The conclusion of bilateral free trade agreement (FTA) talks between Vietnam and South Korea is an opportunity for the Southeast Asian country to ship goods to the Korean market and increase its export revenue, an official from the Vietnamese Ministry of Industry and Trade has said.
Under the trade pact, South Korea will for the first time open its doors for many Vietnamese export commodities such as garlic, ginger, honeybees and shrimp, Le An Hai, deputy head of the ministry’s Asian Market Agency, told Tuoi Tre (Youth) newspaper in an interview published Thursday.
The finalization of the FTA negotiations is the most significant success of Vietnamese Prime Minister Nguyen Tan Dung’s three-day visit to the East Asian country, which wrapped up on Friday, Deputy Foreign Minister Dang Minh Khoi told reporters last week.
The deal will make it easier for Vietnamese goods to enter South Korea, helping to take two-way trade to US$70 billion by 2020 and providing impetus for Korean investment in Vietnam, the deputy minister was quoted by the Vietnam News Agency as saying.
Vietnam and South Korea are slated to conclude talks on other technical issues and are likely to sign the trade pact in early 2015, Hai, from the trade ministry, said.
South Korea will cover 96.48 percent of imports from Vietnam under trade liberalization, whereas the Southeast Asian country will apply the framework to 92.75 percent of the total shipments from the East Asian country, the official said.
Trade liberalization is the removal of or reduction in the trade practices that thwart the free flow of goods and services from one nation to another.
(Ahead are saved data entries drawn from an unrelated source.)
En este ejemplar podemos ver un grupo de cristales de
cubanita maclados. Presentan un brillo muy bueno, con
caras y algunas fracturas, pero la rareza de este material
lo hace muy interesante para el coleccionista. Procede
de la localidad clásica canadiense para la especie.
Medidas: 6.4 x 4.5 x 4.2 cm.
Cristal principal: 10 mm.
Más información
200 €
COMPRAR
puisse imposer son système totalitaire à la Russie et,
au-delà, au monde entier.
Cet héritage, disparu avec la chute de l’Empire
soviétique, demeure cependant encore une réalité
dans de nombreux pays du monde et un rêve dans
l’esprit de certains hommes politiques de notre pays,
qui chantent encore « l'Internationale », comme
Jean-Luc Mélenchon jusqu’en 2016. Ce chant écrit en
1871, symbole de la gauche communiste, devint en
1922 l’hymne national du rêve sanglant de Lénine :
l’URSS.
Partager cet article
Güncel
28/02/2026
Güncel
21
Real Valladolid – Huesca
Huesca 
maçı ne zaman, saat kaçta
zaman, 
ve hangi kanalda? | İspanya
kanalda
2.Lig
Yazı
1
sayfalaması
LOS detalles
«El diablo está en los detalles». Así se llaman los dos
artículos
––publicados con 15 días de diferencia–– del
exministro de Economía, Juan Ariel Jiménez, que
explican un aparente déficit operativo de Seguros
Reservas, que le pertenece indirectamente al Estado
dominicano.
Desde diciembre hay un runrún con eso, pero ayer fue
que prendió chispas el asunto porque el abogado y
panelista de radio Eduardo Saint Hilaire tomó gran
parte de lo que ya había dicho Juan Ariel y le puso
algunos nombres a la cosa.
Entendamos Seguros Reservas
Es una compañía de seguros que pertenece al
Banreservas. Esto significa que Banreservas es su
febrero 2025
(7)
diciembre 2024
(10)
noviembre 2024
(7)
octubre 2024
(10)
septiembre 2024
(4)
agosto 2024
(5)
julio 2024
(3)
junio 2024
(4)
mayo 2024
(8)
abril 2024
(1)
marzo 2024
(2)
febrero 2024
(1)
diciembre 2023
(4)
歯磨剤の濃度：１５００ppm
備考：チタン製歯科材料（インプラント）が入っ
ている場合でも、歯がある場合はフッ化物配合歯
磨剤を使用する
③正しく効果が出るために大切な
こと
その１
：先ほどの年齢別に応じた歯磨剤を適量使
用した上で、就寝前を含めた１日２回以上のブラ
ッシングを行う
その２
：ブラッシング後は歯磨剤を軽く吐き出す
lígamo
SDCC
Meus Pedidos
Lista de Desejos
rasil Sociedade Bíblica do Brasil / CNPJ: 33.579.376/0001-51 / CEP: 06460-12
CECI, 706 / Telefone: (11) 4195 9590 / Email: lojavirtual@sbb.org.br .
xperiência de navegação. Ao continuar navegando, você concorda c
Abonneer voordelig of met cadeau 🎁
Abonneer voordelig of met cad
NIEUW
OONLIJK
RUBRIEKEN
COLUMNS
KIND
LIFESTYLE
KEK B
It includes dismantling tariffs such as duties, surcharges and export subsidies, as well as nontariff barriers like licensing regulations, quotas and arbitrary standards.
Vietnamese exports to South Korea will be subject to lower taxes than other countries that have not signed a free trade agreement with Seoul, Hai said.
Commodities such as agriculture and seafood products, textiles and garments, footwear and furniture will have a better chance to enter the South Korean market, Hai said.
“This is a huge opportunity for Vietnamese businesses to grab a greater market share,” he said. “Of course, the preparations and efforts of the Vietnamese exporters also matter.”
Many Vietnamese businesses have in fact failed to send their goods to South Korea thanks to technical barriers, instead of tax issues.
The FTA will create a dialogue mechanism between the two countries to minimize the number of such technical barriers.
“The two countries will have talks to work out solutions to problems regarding food safety standards or technical barriers,” he elaborated.
Asked if the FTA will widen Vietnam’s trade deficit with South Korea, Hai said this will happen, but is not an issue.
“Most of the imports are used to serve investment and manufacturing purposes, while consumer goods only account for a mere six percent of the total shipments,” he said.
“We only import necessary products and those that cannot be manufactured in Vietnam.”